Most people know that incorporating regular exercise into your routine is a good thing, helping improve physical health and elevate your mood for up to 12 hours. A recent study published in Scientific Reports says the benefits go beyond just that—the study reveals a definite link between physical fitness and improved cognitive function.
As it turns out, being active (even for a couple minutes each day) will have immense effects. The study reveals that routine exercise could help you increase your lifespan by 12 to 14 years, hugely decrease your risk of Alzheimer’s, and improve your memory, reasoning, sharpness, and judgment.
Here’s the good news: routine exercise does not need to be extremely taxing, and you don’t have to be a triathlete.
Here’s how the study worked, and how you could apply it to your life:
First, participants walked as quickly as they could for two minutes, and researchers measured the distance completed. The mean distances were 660 feet for men and 640 for women—this is about a 16-minute mile or a slightly under 4 minutes per hour page.
After this short bit of exercise, participants took a variety of cognitive tests. Researchers were surprised to find that cognitive performance decreases as fitness levels drop—in both younger and older individuals. Researchers wrote “this leads up to believe that a basic level of fitness seems to be a preventable risk factor for brain health.”
On an even more scientific level, researchers took MRIs of participants and found that “higher (personal fitness) is associated with preserved white matter microstructure and better performance in a wide range of cognitive domains.”
Basically, this means that people who are more generally fit—or who performed well on the walk test—do have greater white matter integrity. White matter is made up of bundles of myelinated axons that affect learning and brain functions and coordinate communication between different brain regions.
White matter integrity improves episodic memory (personal experiences), according to an Inc. article on the topic. It also improves cognitive flexibility, processing speed, and fluid intelligence. In turn, when your brain can do these functions well, it can make smarter decisions quicker.
All from being able to walk a little faster? Well, yes. Making a little bit of a faster time on your two-minute walk really is the first step. Below are some tips on starting to improve your health and incorporate fitness into your routine:
A short walk or run goes a long way. Walking and running—if you have good shoes with arch support—is a free ticket to exercise, really. A brisk walk can prevent or manage a number of health conditions including health disease, high blood pressure, and type 2 diabetes. After walking or running one distance for a while, up the distance a bit to keep your body improving.

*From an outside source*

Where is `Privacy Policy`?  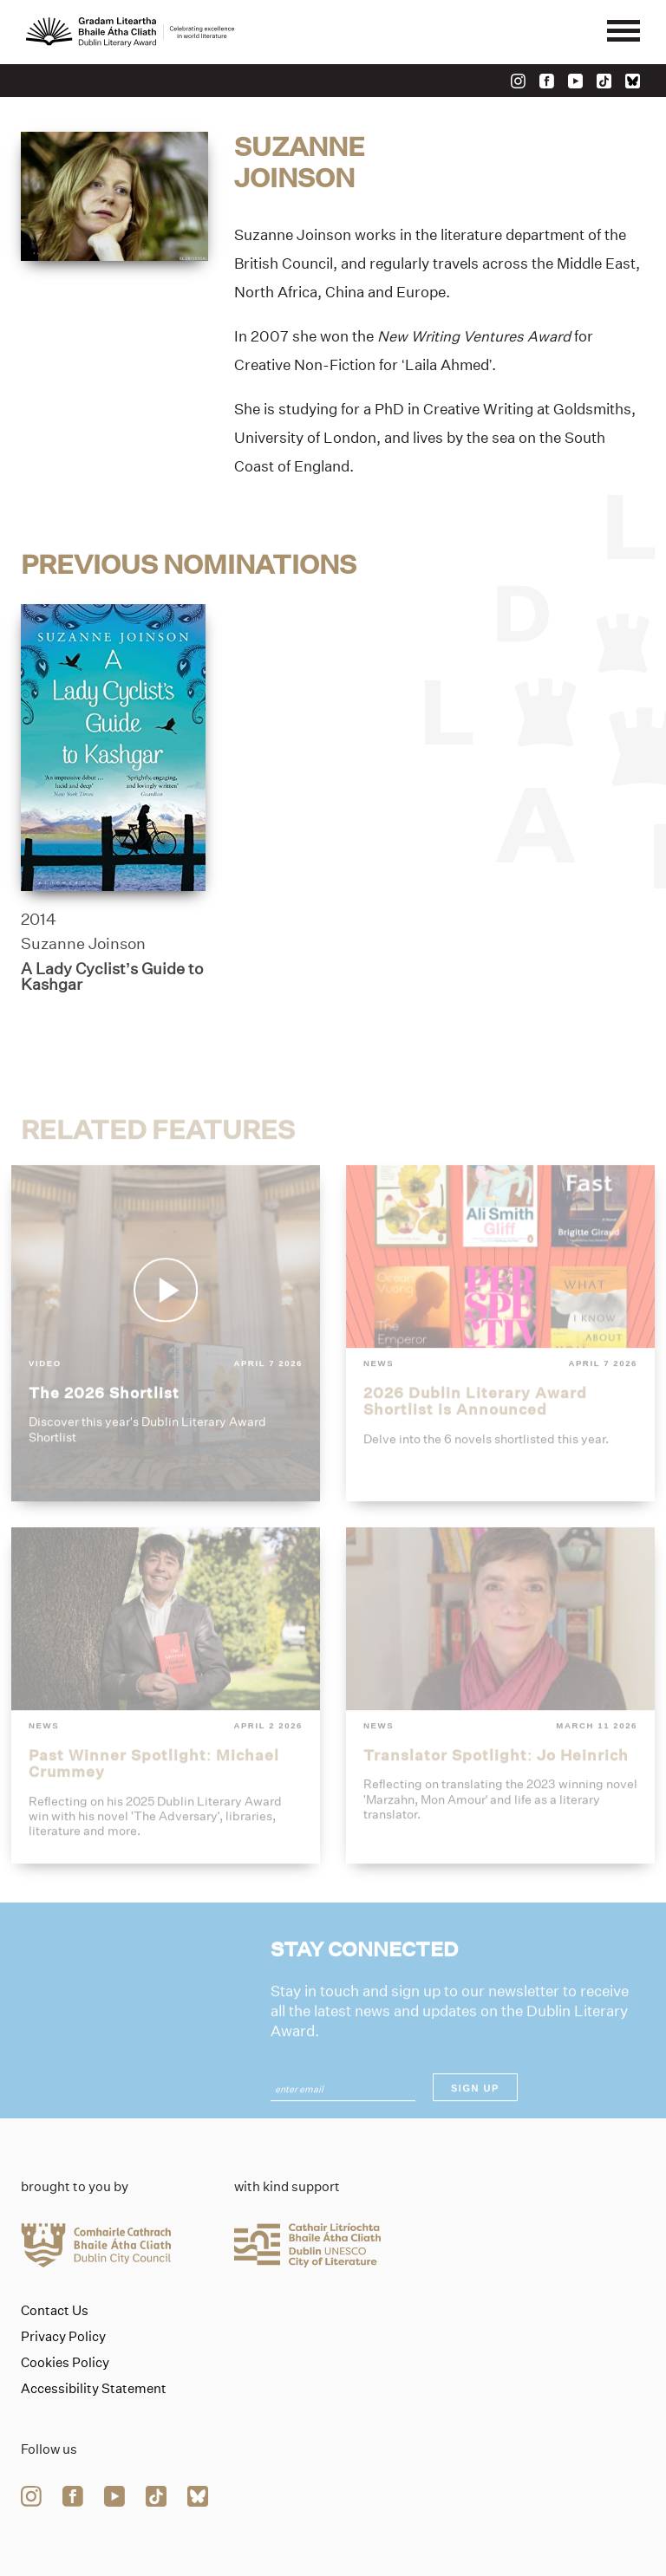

Find other active alternatives. If walking or running is too touch on your joints, swimming is another great option for exercise without the impact of pavement. For more information on how to approach swimming, ANSI’s article on the study gives some good information. Or, try biking. Or boxing. Or yoga. Or really anything else to get your heartrate up a little.

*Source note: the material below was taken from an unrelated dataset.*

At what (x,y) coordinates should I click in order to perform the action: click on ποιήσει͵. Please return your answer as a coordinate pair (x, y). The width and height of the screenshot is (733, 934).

You are what you eat. Eating healthier can seem like an overwhelming feat. But just like walking for two minutes, you can always start somewhere. Here’s a simple place to start.
Still don’t think you got the family’s smart genes? Well as it turns out, our “smart genes” might be very much within our control. As this study suggests, people who are fitter and incorporate routine exercise in their lives have better cognitive functions and a higher amount of white brain matter called “integrity.” Coincidence?